Copy each line of the entries below that contains the string "https".

Content starts

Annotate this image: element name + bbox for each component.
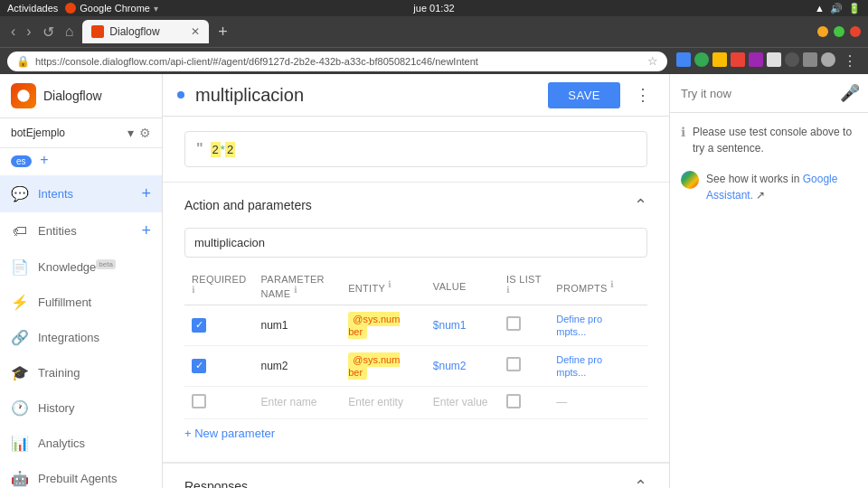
add-parameter-button[interactable]: + New parameter: [184, 419, 275, 447]
required-checkbox-2[interactable]: ✓: [192, 359, 206, 373]
ext-icon-4[interactable]: [731, 52, 745, 67]
row1-entity[interactable]: @sys.number: [341, 305, 426, 345]
ext-icon-3[interactable]: [712, 52, 727, 67]
sidebar-item-history[interactable]: 🕐 History: [0, 390, 162, 426]
lang-badge[interactable]: es: [11, 155, 32, 167]
maximize-btn[interactable]: [834, 26, 844, 37]
row2-entity[interactable]: @sys.number: [341, 345, 426, 386]
empty-prompts: —: [549, 386, 647, 418]
browser-tab[interactable]: Dialogflow ✕: [82, 20, 209, 43]
ext-icon-7[interactable]: [785, 52, 799, 67]
ext-icon-1[interactable]: [676, 52, 691, 67]
row2-islist[interactable]: [499, 345, 549, 386]
back-btn[interactable]: ‹: [7, 22, 19, 42]
lang-add-icon[interactable]: +: [40, 152, 48, 167]
value-text-2: $num2: [433, 360, 467, 372]
islist-checkbox-empty[interactable]: [506, 394, 521, 408]
empty-islist[interactable]: [499, 386, 549, 418]
prompts-info-icon[interactable]: ℹ: [610, 279, 614, 289]
action-section-content: REQUIRED ℹ PARAMETER NAME ℹ ENTITY ℹ: [163, 228, 669, 462]
row2-required[interactable]: ✓: [184, 345, 253, 386]
ext-icon-2[interactable]: [694, 52, 709, 67]
address-bar[interactable]: 🔒 https://console.dialogflow.com/api-cli…: [7, 52, 667, 71]
row1-param-name[interactable]: num1: [253, 305, 341, 345]
os-activities[interactable]: Actividades: [7, 3, 58, 14]
forward-btn[interactable]: ›: [23, 22, 34, 42]
ext-icon-5[interactable]: [749, 52, 763, 67]
action-section-header[interactable]: Action and parameters ⌃: [163, 183, 669, 228]
sidebar-item-prebuilt[interactable]: 🤖 Prebuilt Agents: [0, 461, 162, 488]
row2-prompts[interactable]: Define prompts...: [549, 345, 647, 386]
row2-value[interactable]: $num2: [426, 345, 499, 386]
entity-info-icon[interactable]: ℹ: [388, 279, 392, 289]
empty-required[interactable]: [184, 386, 253, 418]
minimize-btn[interactable]: [817, 26, 828, 37]
try-now-input[interactable]: [681, 87, 833, 100]
row1-value[interactable]: $num1: [426, 305, 499, 345]
info-icon: ℹ: [681, 125, 685, 139]
ext-icon-8[interactable]: [803, 52, 817, 67]
sidebar-item-integrations[interactable]: 🔗 Integrations: [0, 320, 162, 355]
os-chrome-label[interactable]: Google Chrome: [80, 3, 150, 14]
islist-info-icon[interactable]: ℹ: [506, 285, 510, 295]
empty-entity[interactable]: Enter entity: [341, 386, 426, 418]
os-bar: Actividades Google Chrome ▾ jue 01:32 ▲ …: [0, 0, 868, 16]
reload-btn[interactable]: ↺: [39, 22, 58, 42]
sidebar-item-knowledge[interactable]: 📄 Knowledgebeta: [0, 249, 162, 285]
empty-value[interactable]: Enter value: [426, 386, 499, 418]
entities-add-icon[interactable]: +: [141, 221, 151, 240]
close-btn[interactable]: [850, 26, 861, 37]
islist-checkbox-1[interactable]: [506, 316, 521, 331]
param-info-icon[interactable]: ℹ: [294, 285, 297, 295]
agent-settings-icon[interactable]: ⚙: [139, 126, 151, 140]
islist-checkbox-2[interactable]: [506, 357, 521, 371]
row2-param-name[interactable]: num2: [253, 345, 341, 386]
new-tab-btn[interactable]: +: [218, 23, 228, 42]
sidebar-item-intents[interactable]: 💬 Intents +: [0, 175, 162, 212]
row1-required[interactable]: ✓: [184, 305, 253, 345]
prebuilt-icon: 🤖: [11, 470, 29, 487]
required-checkbox-1[interactable]: ✓: [192, 318, 206, 333]
sidebar-label-integrations: Integrations: [38, 331, 151, 344]
url-text[interactable]: https://console.dialogflow.com/api-clien…: [35, 56, 642, 67]
fulfillment-icon: ⚡: [11, 294, 29, 311]
required-info-icon[interactable]: ℹ: [192, 285, 195, 295]
responses-section-header[interactable]: Responses ⌃: [163, 463, 669, 488]
training-icon: 🎓: [11, 364, 29, 381]
sidebar-item-entities[interactable]: 🏷 Entities +: [0, 212, 162, 249]
home-btn[interactable]: ⌂: [61, 22, 78, 42]
content-scroll[interactable]: " 2*2 Action and parameters ⌃: [163, 117, 669, 488]
sidebar-item-analytics[interactable]: 📊 Analytics: [0, 426, 162, 461]
os-chrome-dropdown-icon[interactable]: ▾: [154, 4, 158, 14]
action-collapse-icon[interactable]: ⌃: [634, 195, 647, 215]
empty-param-name[interactable]: Enter name: [253, 386, 341, 418]
mic-icon[interactable]: 🎤: [840, 83, 860, 103]
bookmark-icon[interactable]: ☆: [647, 54, 658, 68]
col-header-prompts: PROMPTS ℹ: [549, 268, 647, 305]
save-button[interactable]: SAVE: [548, 82, 620, 108]
ext-icon-9[interactable]: [821, 52, 835, 67]
responses-collapse-icon[interactable]: ⌃: [634, 476, 647, 488]
entities-icon: 🏷: [11, 223, 29, 239]
ext-icon-6[interactable]: [767, 52, 781, 67]
phrase-box: " 2*2: [184, 131, 647, 167]
os-bar-left: Actividades Google Chrome ▾: [7, 3, 158, 14]
tab-close-icon[interactable]: ✕: [191, 25, 200, 38]
intent-header: SAVE ⋮: [163, 74, 669, 117]
intents-add-icon[interactable]: +: [141, 184, 151, 203]
sidebar-item-fulfillment[interactable]: ⚡ Fulfillment: [0, 285, 162, 320]
intent-menu-icon[interactable]: ⋮: [631, 81, 655, 108]
value-placeholder: Enter value: [433, 396, 488, 408]
row1-islist[interactable]: [499, 305, 549, 345]
chrome-menu-icon[interactable]: ⋮: [839, 52, 861, 70]
sidebar-item-training[interactable]: 🎓 Training: [0, 355, 162, 390]
main-layout: Dialogflow botEjemplo ▾ ⚙ es + 💬 Intents…: [0, 74, 868, 488]
action-input[interactable]: [184, 228, 647, 258]
prompts-link-1[interactable]: Define prompts...: [556, 314, 602, 337]
prompts-link-2[interactable]: Define prompts...: [556, 354, 602, 378]
intent-name-input[interactable]: [195, 85, 537, 106]
agent-dropdown-icon[interactable]: ▾: [127, 126, 134, 140]
required-checkbox-empty[interactable]: [192, 394, 206, 408]
row1-prompts[interactable]: Define prompts...: [549, 305, 647, 345]
lock-icon: 🔒: [16, 55, 30, 68]
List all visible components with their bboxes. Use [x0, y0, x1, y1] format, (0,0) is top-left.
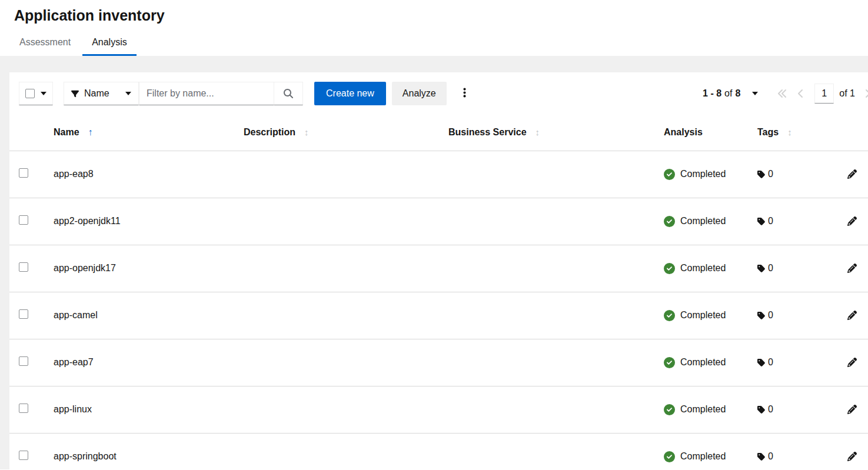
row-checkbox[interactable] [19, 356, 28, 366]
row-select-cell [9, 151, 44, 198]
application-business-service [439, 339, 654, 386]
analysis-status-label: Completed [680, 169, 726, 179]
tags-cell: 0 [748, 292, 836, 339]
chevron-down-icon [41, 92, 46, 95]
toolbar: Name Create new Analyze 1 - [9, 72, 868, 115]
table-row: app-eap8 Completed 0 [9, 151, 868, 198]
previous-page-button[interactable] [792, 84, 809, 103]
edit-button[interactable] [845, 402, 859, 416]
check-circle-icon [664, 263, 675, 274]
application-description [234, 151, 439, 198]
edit-button[interactable] [845, 261, 859, 275]
tags-cell: 0 [748, 151, 836, 198]
search-icon [284, 89, 293, 98]
edit-button[interactable] [845, 355, 859, 369]
tag-icon [757, 170, 766, 179]
table-row: app-eap7 Completed 0 [9, 339, 868, 386]
analysis-status-cell: Completed [654, 339, 748, 386]
application-name[interactable]: app-springboot [44, 433, 234, 470]
tag-count: 0 [768, 357, 773, 368]
column-header-name[interactable]: Name↑ [44, 115, 234, 151]
row-checkbox[interactable] [19, 215, 28, 225]
application-business-service [439, 198, 654, 245]
analysis-status-cell: Completed [654, 386, 748, 433]
pagination-nav: of 1 [772, 84, 868, 104]
tab-assessment[interactable]: Assessment [10, 31, 80, 56]
row-checkbox[interactable] [19, 451, 28, 460]
actions-cell [836, 433, 868, 470]
row-checkbox[interactable] [19, 262, 28, 272]
applications-table: Name↑ Description↕ Business Service↕ Ana… [9, 115, 868, 470]
kebab-menu-button[interactable] [454, 82, 475, 105]
check-circle-icon [664, 216, 675, 227]
filter-category-dropdown[interactable]: Name [64, 82, 139, 105]
angle-double-left-icon [777, 89, 787, 98]
sortable-icon: ↕ [787, 127, 792, 137]
next-page-button[interactable] [860, 84, 868, 103]
application-name[interactable]: app-eap7 [44, 339, 234, 386]
tag-count: 0 [768, 216, 773, 226]
row-checkbox[interactable] [19, 168, 28, 178]
table-body: app-eap8 Completed 0 [9, 151, 868, 470]
bulk-select-toggle[interactable] [19, 82, 53, 105]
pagination-menu-toggle[interactable]: 1 - 8 of 8 [699, 88, 761, 99]
analysis-status-cell: Completed [654, 433, 748, 470]
application-name[interactable]: app2-openjdk11 [44, 198, 234, 245]
column-header-business-service[interactable]: Business Service↕ [439, 115, 654, 151]
edit-button[interactable] [845, 308, 859, 322]
tags-cell: 0 [748, 433, 836, 470]
bulk-select-checkbox[interactable] [25, 89, 35, 98]
create-new-button[interactable]: Create new [314, 82, 386, 105]
pencil-icon [847, 405, 857, 414]
search-button[interactable] [274, 82, 303, 105]
application-name[interactable]: app-linux [44, 386, 234, 433]
edit-button[interactable] [845, 214, 859, 228]
chevron-down-icon [752, 92, 758, 95]
sort-ascending-icon: ↑ [88, 127, 93, 137]
application-business-service [439, 151, 654, 198]
tab-analysis[interactable]: Analysis [82, 31, 137, 56]
application-name[interactable]: app-camel [44, 292, 234, 339]
edit-button[interactable] [845, 449, 859, 464]
application-business-service [439, 245, 654, 292]
filter-input[interactable] [139, 82, 274, 105]
pencil-icon [847, 358, 857, 367]
row-select-cell [9, 198, 44, 245]
table-row: app-openjdk17 Completed 0 [9, 245, 868, 292]
content-card: Name Create new Analyze 1 - [9, 72, 868, 470]
analysis-status-label: Completed [680, 216, 726, 226]
page-count-label: of 1 [839, 88, 855, 99]
tag-icon [757, 358, 766, 367]
filter-category-label: Name [84, 88, 109, 99]
actions-cell [836, 292, 868, 339]
analyze-button[interactable]: Analyze [392, 82, 447, 105]
current-page-input[interactable] [814, 84, 834, 104]
page-title: Application inventory [14, 7, 854, 24]
first-page-button[interactable] [772, 84, 792, 103]
row-checkbox[interactable] [19, 309, 28, 319]
tag-count: 0 [768, 404, 773, 415]
tag-icon [757, 311, 766, 320]
tag-count: 0 [768, 451, 773, 462]
page-header: Application inventory Assessment Analysi… [0, 0, 868, 56]
kebab-icon [463, 87, 466, 98]
tabs: Assessment Analysis [10, 31, 854, 56]
application-name[interactable]: app-eap8 [44, 151, 234, 198]
sortable-icon: ↕ [536, 127, 540, 137]
table-header-row: Name↑ Description↕ Business Service↕ Ana… [9, 115, 868, 151]
application-name[interactable]: app-openjdk17 [44, 245, 234, 292]
analysis-status-label: Completed [680, 451, 726, 462]
column-header-description[interactable]: Description↕ [234, 115, 439, 151]
table-row: app-camel Completed 0 [9, 292, 868, 339]
column-header-tags[interactable]: Tags↕ [748, 115, 836, 151]
row-checkbox[interactable] [19, 404, 28, 413]
pagination-range: 1 - 8 [703, 88, 721, 99]
actions-cell [836, 339, 868, 386]
edit-button[interactable] [845, 167, 859, 181]
application-description [234, 245, 439, 292]
check-circle-icon [664, 310, 675, 321]
select-column-header [9, 115, 44, 151]
application-description [234, 339, 439, 386]
tags-cell: 0 [748, 198, 836, 245]
pencil-icon [847, 169, 857, 179]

Content ends

## [SOLUTION TO THE PROBLEM]
address-bar[interactable]: 🔒 https://console.dialogflow.com/api-cli…: [7, 52, 667, 71]
url-text[interactable]: https://console.dialogflow.com/api-clien…: [35, 56, 642, 67]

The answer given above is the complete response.